Depoliticising judicial appointments fundamentally delegitimises them. The only source of authority is the people, who are sovereign. Their elected representatives have the constitutional right to appoint judges, and a concurrent responsibility to respect and uphold the independence of the judiciary when appointed.

Diminish the right and you diminish the obligation. As stated in this column last week the existing Judicial Appointments Advisory Board was a modest but usually beneficial intrusion into that sphere. It weeded out known miscreants and incompetents and left the essential prerogative of government intact. A form of judicial activism given to shortening the lists sent to the Government was a pale imitation of the agenda it is now prey to. Both are the same — in different guises.

It ranges from the discreet but superior put-down towards an unwashed elected, who whatever the pieties, can’t really be trusted to do what they are elected to do. In the higher echelons of administration — and judges are not immune — politics is an untreated, fermenting cauldron, which in so far as it can, should be controlled.

At the opposite end of this snobbery and paternalism is an agenda based on contempt for democracy itself. It is about succeeding in politics simply to disembowel it: “it never took me seriously in the past, therefore the faculties it requires to succeed in the future should be removed”. That is the essence of Ross’s bill.

Sinn Féin supports it, but Fianna Fáil opposes. However, the latter’s opposition is misjudged. It tackles the symptom and seeks to leave the Chief Justice and legal majority in situ, but rolls over on the root cause.

This is not fundamentally about a legal majority. That is only a symptom. The cause is an outright and fundamental attack on the political prerogative itself. Fianna Fáil’s alternative proposal would mimic Ross’s bill by allowing its legally-led quango rank the candidates for judicial office in order of it preference, instead of simply listing the eligible. The practicality of politics means that a government receiving a list of ranked candidates will find it difficult, if not impossible, to choose freely.

It is astonishing that there is no voice in the Dáil standing up for the unfettered right of an elected government to freely choose judges from a list of as many as are deemed eligible. In delegating by one degree or another, to the unelected and the uncountable one of its most fundamental functions in a democracy, it is potentially de-legitimising the judiciary.

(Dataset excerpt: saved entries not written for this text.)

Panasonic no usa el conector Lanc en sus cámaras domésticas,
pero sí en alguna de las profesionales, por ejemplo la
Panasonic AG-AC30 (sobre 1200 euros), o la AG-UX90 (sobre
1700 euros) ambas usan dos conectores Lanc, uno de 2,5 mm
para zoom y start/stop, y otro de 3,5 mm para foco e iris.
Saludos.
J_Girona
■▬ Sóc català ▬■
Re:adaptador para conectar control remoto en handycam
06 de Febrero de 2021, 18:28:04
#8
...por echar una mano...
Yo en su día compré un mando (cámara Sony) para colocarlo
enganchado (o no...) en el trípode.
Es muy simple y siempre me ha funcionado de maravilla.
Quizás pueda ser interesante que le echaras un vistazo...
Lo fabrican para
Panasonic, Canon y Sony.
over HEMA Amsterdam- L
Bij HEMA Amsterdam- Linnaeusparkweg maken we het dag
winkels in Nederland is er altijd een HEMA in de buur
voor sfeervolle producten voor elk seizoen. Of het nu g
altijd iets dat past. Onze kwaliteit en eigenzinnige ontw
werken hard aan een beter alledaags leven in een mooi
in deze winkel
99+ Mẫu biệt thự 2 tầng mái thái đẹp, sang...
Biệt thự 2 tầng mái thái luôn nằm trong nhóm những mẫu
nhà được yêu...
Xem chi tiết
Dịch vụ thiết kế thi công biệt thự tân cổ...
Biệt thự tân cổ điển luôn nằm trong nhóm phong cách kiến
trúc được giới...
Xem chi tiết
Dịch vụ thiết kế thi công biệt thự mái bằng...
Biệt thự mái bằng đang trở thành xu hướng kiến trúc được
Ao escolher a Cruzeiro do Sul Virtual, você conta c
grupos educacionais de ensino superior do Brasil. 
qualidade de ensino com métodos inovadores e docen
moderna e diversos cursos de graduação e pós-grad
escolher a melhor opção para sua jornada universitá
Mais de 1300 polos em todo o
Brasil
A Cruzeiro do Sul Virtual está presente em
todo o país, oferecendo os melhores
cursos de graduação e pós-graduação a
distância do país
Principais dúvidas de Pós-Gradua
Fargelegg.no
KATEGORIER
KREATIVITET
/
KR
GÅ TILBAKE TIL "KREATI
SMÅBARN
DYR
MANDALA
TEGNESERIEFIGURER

And if that seems a fear too far, then it is a loosening of the bonds of responsibility towards the independence of a judiciary, in the selection of which the people’s representatives are effectively neutered. This is the ultimate poison of anti-politics. Judges may gnash their teeth now, but too late.

One of the key words in anti-politics besides auld schmozzle like “community”, and “workers” in the affirmative, and “establishment” in the negative is “quango”. Few have fed as richly on quango as Ross. He has careered on it. Now in the judicial commission which he wants to create, he is making the ultimate in soft feather beds.

Last year there were 14 judicial appointments. Two were promotions from lower to higher courts. Three were reassignments within the circuit court. Only nine were newly-appointed judges. Yet for this, we will have a full-time, separate commission and executive. And as the old Ross on the issue of quango could tell us, when you have one with feck-all to do, it invents jobs for itself. It’s the nature of bureaucracy.

The quango will become a joke on creation, but the impact of the dismemberment of the political prerogative will not. It needs to be seen as a continuum of what, to a degree, but not in the open, has apparently been in train for some time. More importantly, it is the ultimate reach of language, in which words like “politics” and “politicians” are used insidiously to disable democracy.

The Dáil is trading in appeasement. It is a mistake.